Can anyone tell me if there is a way to expand search parameters on craigslist? I would like to search my home state and a couple surrounding states without having to click on each individual city, there are like 18 in my home state alone. Even is I could do a search per state that would save a lot of hassle.


Edit: found sites that do this by searching "expand search parameters craigslist"


----------



## Hillside (Jan 22, 2010)

Jiffy said:


> Can anyone tell me if there is a way to expand search parameters on craigslist? I would like to search my home state and a couple surrounding states without having to click on each individual city, there are like 18 in my home state alone. Even is I could do a search per state that would save a lot of hassle. Edit: found sites that do this by searching "expand search parameters craigslist"


Searchtempest.com


----------



## gear junkie (Jun 20, 2008)

Jiffy said:


> So I have decided to buy a camera system. I know Ridgid is the way to go but I am still on a budget. I subscribe to the theory that a used Ridgid system is still better than buying another brand (as mentioned by another member in my other post).
> 
> I wish there were deals on new equipment more than once a year at the pumper show. And yes, I have spoke w they guys at AJ Coleman.
> 
> ...


4000 off full price. I'd rather do a new reel and used locator and monitor.


----------



## Jiffy (May 24, 2009)

I just came across the MiniPak CCU while searching for used systems.
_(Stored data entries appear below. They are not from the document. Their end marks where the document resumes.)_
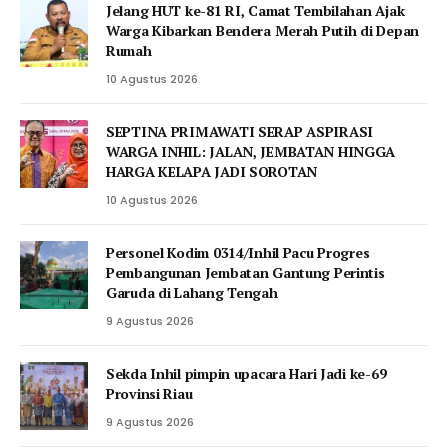
Jelang HUT ke-81 RI, Camat Tembilahan Ajak
Warga Kibarkan Bendera Merah Putih di Depan
Rumah
10 Agustus 2026
SEPTINA PRIMAWATI SERAP ASPIRASI
WARGA INHIL: JALAN, JEMBATAN HINGGA
HARGA KELAPA JADI SOROTAN
10 Agustus 2026
Personel Kodim 0314/Inhil Pacu Progres
Pembangunan Jembatan Gantung Perintis
Garuda di Lahang Tengah
9 Agustus 2026
Sekda Inhil pimpin upacara Hari Jadi ke-69
Provinsi Riau
9 Agustus 2026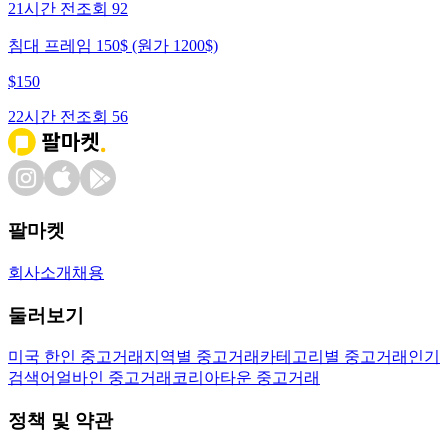
21시간 전
조회
92
침대 프레임 150$ (원가 1200$)
$
150
22시간 전
조회
56
팔마켓
회사소개
채용
둘러보기
미국 한인 중고거래
지역별 중고거래
카테고리별 중고거래
인기
검색어
얼바인 중고거래
코리아타운 중고거래
정책 및 약관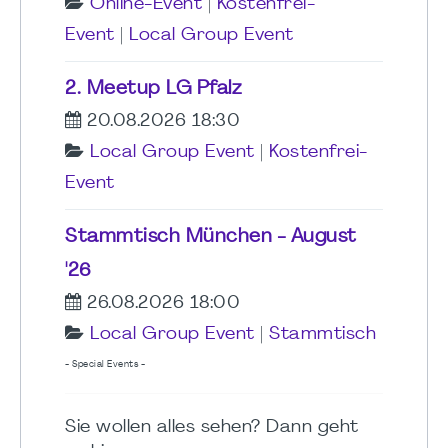
Online-Event
|
Kostenfrei-
Event
|
Local Group Event
2. Meetup LG Pfalz
20.08.2026 18:30
Local Group Event
|
Kostenfrei-
Event
Stammtisch München - August
'26
26.08.2026 18:00
Local Group Event
|
Stammtisch
- Special Events -
Sie wollen alles sehen? Dann geht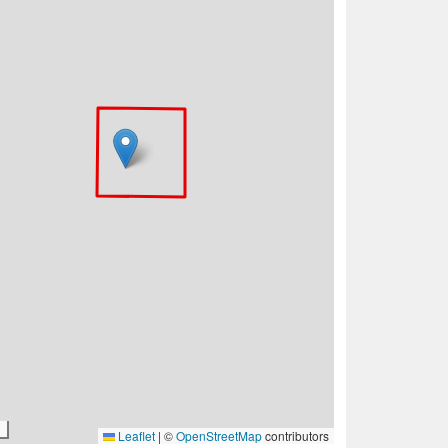
Leaflet
|
©
OpenStreetMap
contributors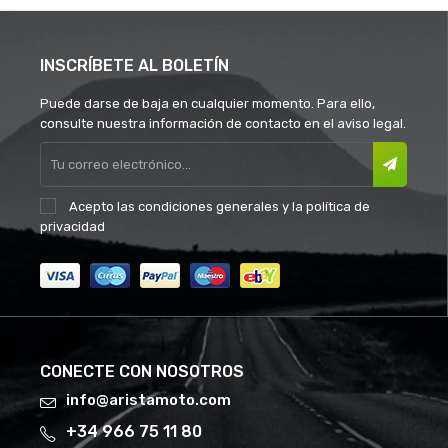
INSCRÍBETE AL BOLETÍN
Puede darse de baja en cualquier momento. Para ello,
consulte nuestra información de contacto en el aviso legal.
Acepto las
condiciones generales
y la
política de
privacidad
CONECTE CON NOSOTROS
info@aristamoto.com
+34 966 75 11 80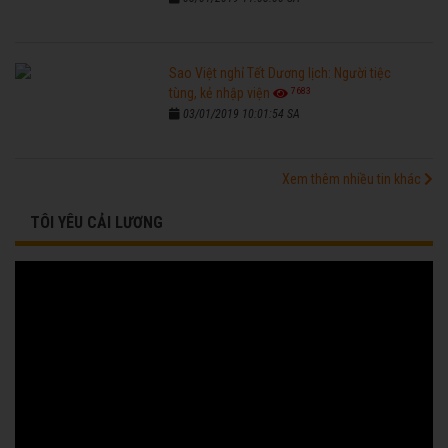
Sao Việt nghỉ Tết Dương lịch: Người tiệc
7683
tùng, kẻ nhập viện
03/01/2019 10:01:54 SA
Xem thêm nhiều tin khác
TÔI YÊU CẢI LƯƠNG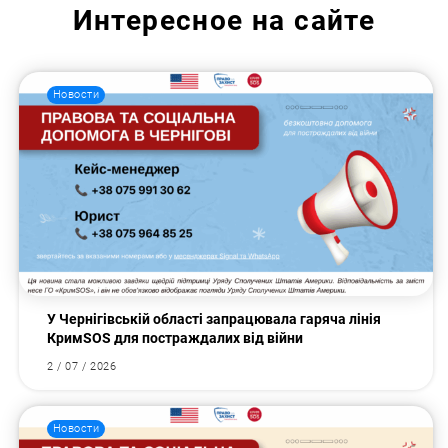
Интересное на сайте
Новости
У Чернігівській області запрацювала гаряча лінія
КримSOS для постраждалих від війни
2 / 07 / 2026
Новости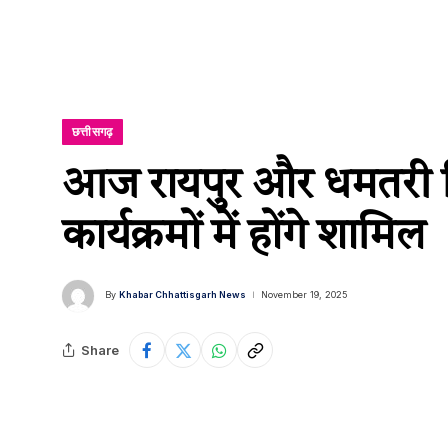
छत्तीसगढ़
आज रायपुर और धमतरी जिल
कार्यक्रमों में होंगे शामिल
By
Khabar Chhattisgarh News
November 19, 2025
Share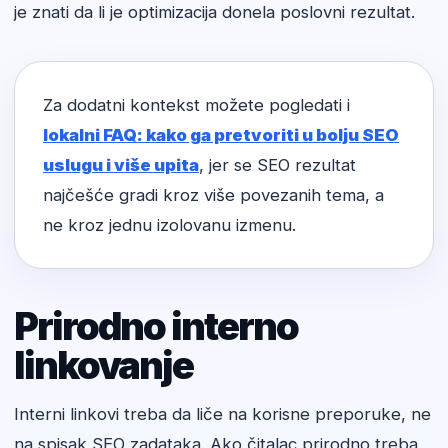
je znati da li je optimizacija donela poslovni rezultat.
Za dodatni kontekst možete pogledati i
lokalni FAQ: kako ga pretvoriti u bolju SEO
uslugu i više upita
, jer se SEO rezultat
najčešće gradi kroz više povezanih tema, a
ne kroz jednu izolovanu izmenu.
Prirodno interno
linkovanje
Interni linkovi treba da liče na korisne preporuke, ne
na spisak SEO zadataka. Ako čitalac prirodno treba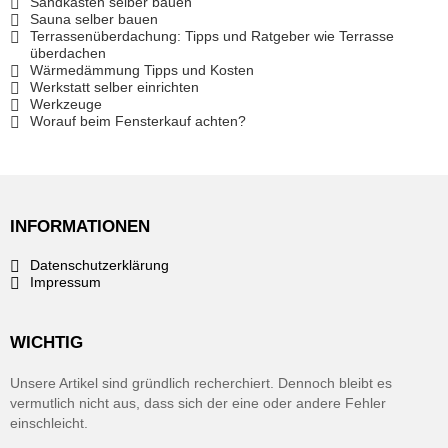
Sandkasten selber bauen
Sauna selber bauen
Terrassenüberdachung: Tipps und Ratgeber wie Terrasse
überdachen
Wärmedämmung Tipps und Kosten
Werkstatt selber einrichten
Werkzeuge
Worauf beim Fensterkauf achten?
INFORMATIONEN
Datenschutzerklärung
Impressum
WICHTIG
Unsere Artikel sind gründlich recherchiert. Dennoch bleibt es
vermutlich nicht aus, dass sich der eine oder andere Fehler
einschleicht.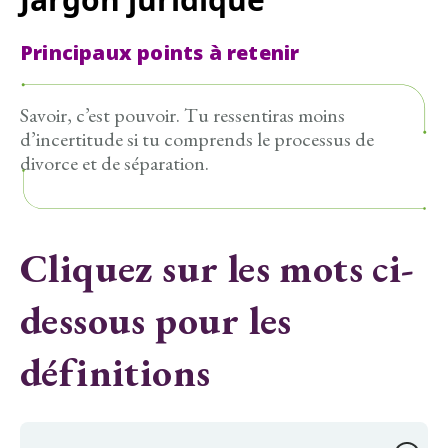
Principaux points à retenir
Savoir, c’est pouvoir. Tu ressentiras moins
d’incertitude si tu comprends le processus de
divorce et de séparation.
Cliquez sur les mots ci-
dessous pour les
définitions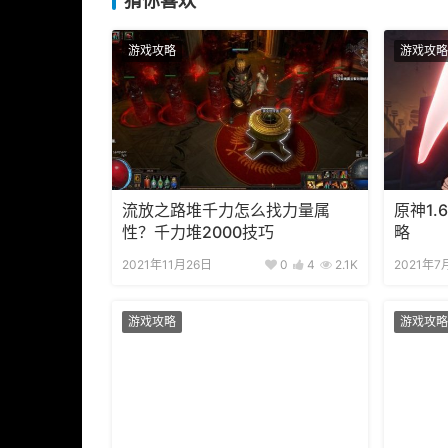
猜你喜欢
游戏攻略
游戏攻略
流放之路堆千力怎么找力量属
原神1
性？千力堆2000技巧
略
2021年11月26日
0
4
2.1K
2021年7
游戏攻略
游戏攻略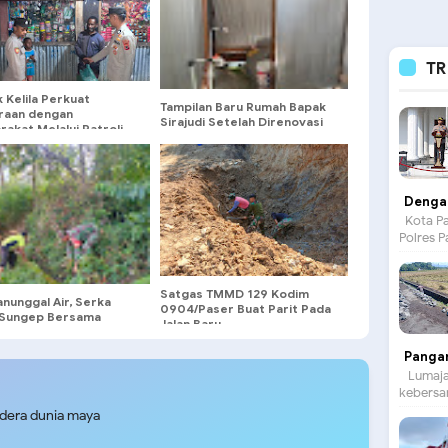
TR
 Kelila Perkuat
Tampilan Baru Rumah Bapak
raan dengan
Sirajudi Setelah Direnovasi
akat Melalui Patroli
Satgas Tmmd-129
is
Dengan
Kota Pa
Polres P
Satgas TMMD 129 Kodim
nunggal Air, Serka
0904/Paser Buat Parit Pada
Sungep Bersama
Jalan Baru
 Kedung Banteng
g Royong Bersihkan
Panga
i
Lumajan
kebersam
udera dunia maya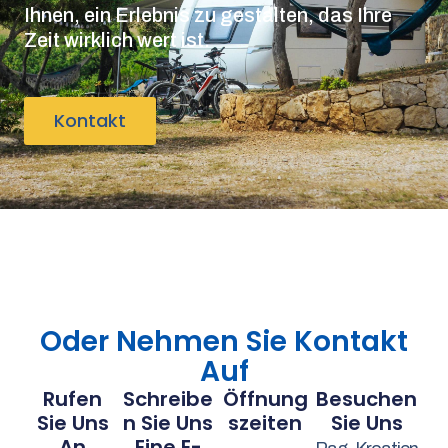
Ihnen, ein Erlebnis zu gestalten, das Ihre
Zeit wirklich wert ist.
Kontakt
Oder Nehmen Sie Kontakt
Auf
Rufen
Schreibe
Öffnung
Besuchen
Sie Uns
N Sie Uns
Szeiten
Sie Uns
An
Eine E-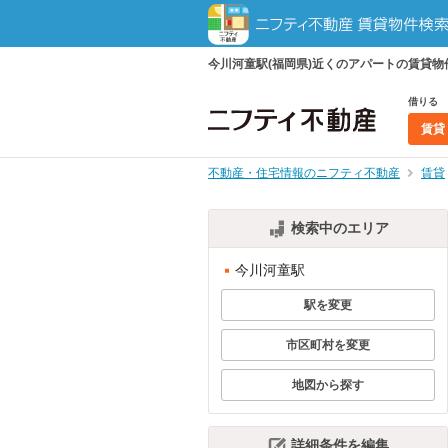
今川河童駅(福岡県)近くのアパートの賃貸
借りる
賃貸
不動産・住宅情報のニフティ不動産
賃貸
検索中のエリア
今川河童駅
駅を変更
市区町村を変更
地図から探す
詳細条件を編集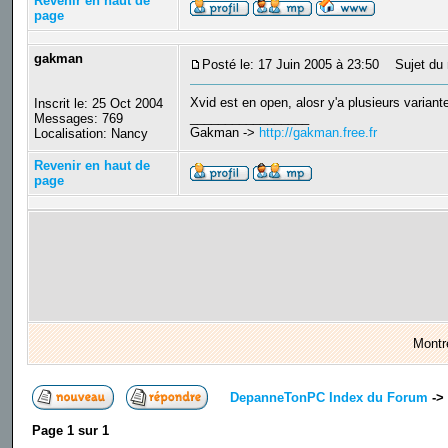
Revenir en haut de
page
gakman
Posté le: 17 Juin 2005 à 23:50
Sujet du 
Xvid est en open, alosr y'a plusieurs variante
Inscrit le: 25 Oct 2004
_________________
Messages: 769
Gakman ->
http://gakman.free.fr
Localisation: Nancy
Revenir en haut de
page
Montr
DepanneTonPC Index du Forum
->
Page
1
sur
1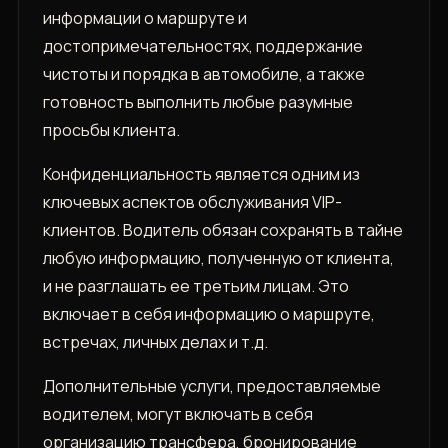
информации о маршруте и
достопримечательностях, поддержание
чистоты и порядка в автомобиле, а также
готовность выполнить любые разумные
просьбы клиента.
Конфиденциальность является одним из
ключевых аспектов обслуживания VIP-
клиентов. Водитель обязан сохранять в тайне
любую информацию, полученную от клиента,
и не разглашать ее третьим лицам. Это
включает в себя информацию о маршруте,
встречах, личных делах и т.д.
Дополнительные услуги, предоставляемые
водителем, могут включать в себя
организацию трансфера, бронирование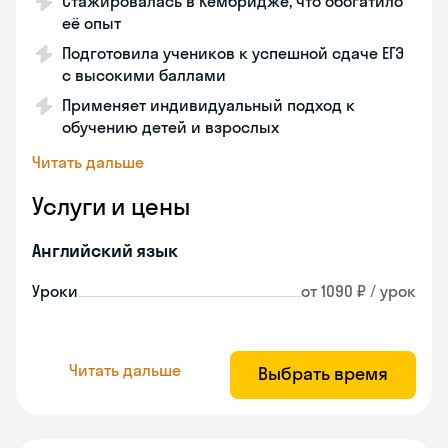
Стажировалась в Кембридже, что обогатило
её опыт
Подготовила учеников к успешной сдаче ЕГЭ
с высокими баллами
Применяет индивидуальный подход к
обучению детей и взрослых
Читать дальше
Услуги и цены
Английский язык
Уроки
от 1090 ₽ / урок
Читать дальше
Выбрать время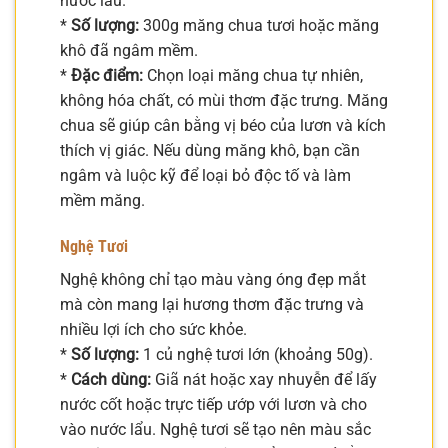
nước lẩu.
*
Số lượng:
300g măng chua tươi hoặc măng
khô đã ngâm mềm.
*
Đặc điểm:
Chọn loại măng chua tự nhiên,
không hóa chất, có mùi thơm đặc trưng. Măng
chua sẽ giúp cân bằng vị béo của lươn và kích
thích vị giác. Nếu dùng măng khô, bạn cần
ngâm và luộc kỹ để loại bỏ độc tố và làm
mềm măng.
Nghệ Tươi
Nghệ không chỉ tạo màu vàng óng đẹp mắt
mà còn mang lại hương thơm đặc trưng và
nhiều lợi ích cho sức khỏe.
*
Số lượng:
1 củ nghệ tươi lớn (khoảng 50g).
*
Cách dùng:
Giã nát hoặc xay nhuyễn để lấy
nước cốt hoặc trực tiếp ướp với lươn và cho
vào nước lẩu. Nghệ tươi sẽ tạo nên màu sắc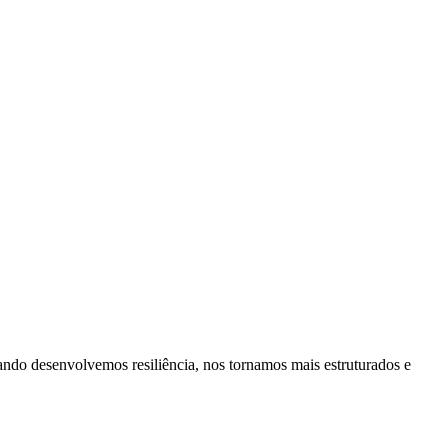
ando desenvolvemos resiliência, nos tornamos mais estruturados e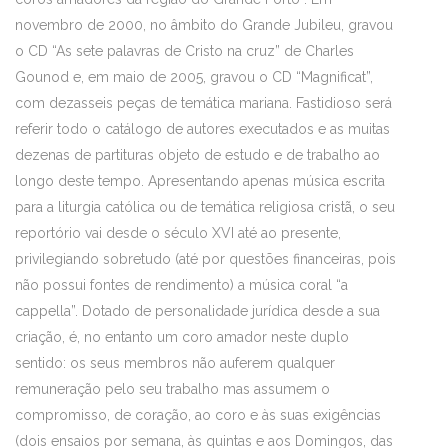
novembro de 2000, no âmbito do Grande Jubileu, gravou
o CD “As sete palavras de Cristo na cruz” de Charles
Gounod e, em maio de 2005, gravou o CD “Magnificat”,
com dezasseis peças de temática mariana. Fastidioso será
referir todo o catálogo de autores executados e as muitas
dezenas de partituras objeto de estudo e de trabalho ao
longo deste tempo. Apresentando apenas música escrita
para a liturgia católica ou de temática religiosa cristã, o seu
reportório vai desde o século XVI até ao presente,
privilegiando sobretudo (até por questões financeiras, pois
não possui fontes de rendimento) a música coral “a
cappella”. Dotado de personalidade jurídica desde a sua
criação, é, no entanto um coro amador neste duplo
sentido: os seus membros não auferem qualquer
remuneração pelo seu trabalho mas assumem o
compromisso, de coração, ao coro e às suas exigências
(dois ensaios por semana, às quintas e aos Domingos, das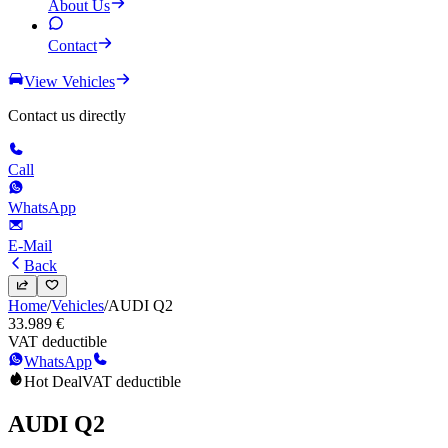
About Us
Contact
View Vehicles
Contact us directly
Call
WhatsApp
E-Mail
Back
Home
/
Vehicles
/
AUDI
Q2
33.989 €
VAT deductible
WhatsApp
Hot Deal
VAT deductible
AUDI
Q2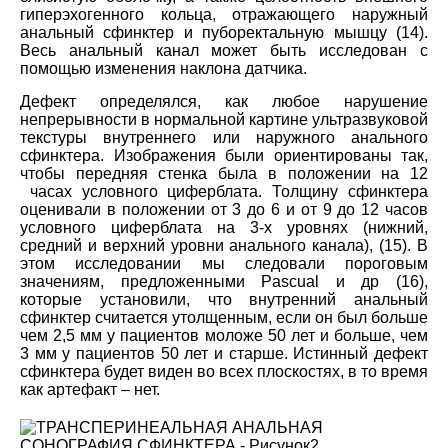
гиперэхогенного кольца, отражающего наружный
анальный сфинктер и пуборектальную мышцу (14).
Весь анальный канал может быть исследован с
помощью изменения наклона датчика.
Дефект определялся, как любое нарушение
непрерывности в нормальной картине ультразвуковой
текстуры внутреннего или наружного анального
сфинктера. Изображения были ориентированы так,
чтобы передняя стенка была в положении на 12
часах условного циферблата. Толщину сфинктера
оценивали в положении от 3 до 6 и от 9 до 12 часов
условного циферблата на 3-х уровнях (нижний,
средний и верхний уровни анального канала), (15). В
этом исследовании мы следовали пороговым
значениям, предложенными Pascual и др (16),
которые установили, что внутренний анальный
сфинктер считается утолщенным, если он был больше
чем 2,5 мм у пациентов моложе 50 лет и больше, чем
3 мм у пациентов 50 лет и старше. Истинный дефект
сфинктера будет виден во всех плоскостях, в то время
как артефакт – нет.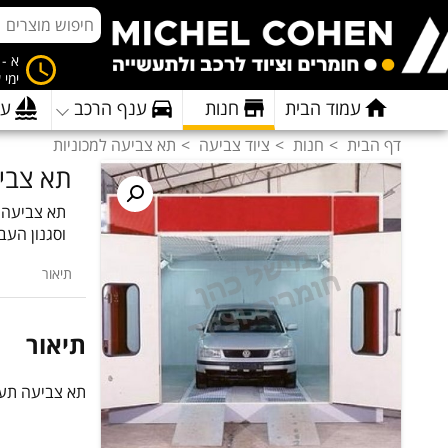
א - ה 8:00 
ימי 
עמוד הבית
חנות
ענף הרכב
ענ
דף הבית
חנות
ציוד צביעה
תא צביעה למכוניות
תא צביע
תא צביעה ת
וסגנון העב
תיאור
תיאור
תא צביעה תעשי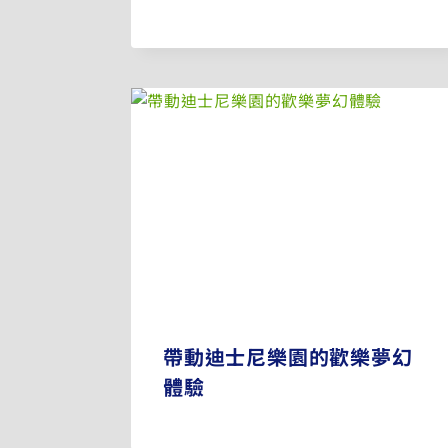
帶動迪士尼樂園的歡樂夢幻
體驗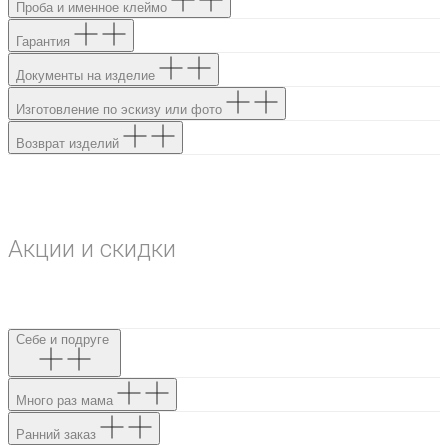
Проба и именное клеймо
Гарантия
Документы на изделие
Изготовление по эскизу или фото
Возврат изделий
Акции и скидки
Себе и подруге
Много раз мама
Ранний заказ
Just curious why Ridgid discontinued this unit or does not offer anything similar, maybe with updated screen resolution to 640 x 480 to match image quality of the other units.

If they could offer something like this at a $1000 price point this would be perfect for me at least until I can make some money to afford one of the units with all the options. It has all the essential controls and offers a video out port if I want to connect a mini SD DVR.


----------



## cjtheplumber (Mar 9, 2012)

The MiniPak monitors are great can't go wrong with that. I think the CS6 is the one that replaced the minipak. I have 4minipaks no problems at all. I had them for about 4 years years now I highly recommend those monitors!


----------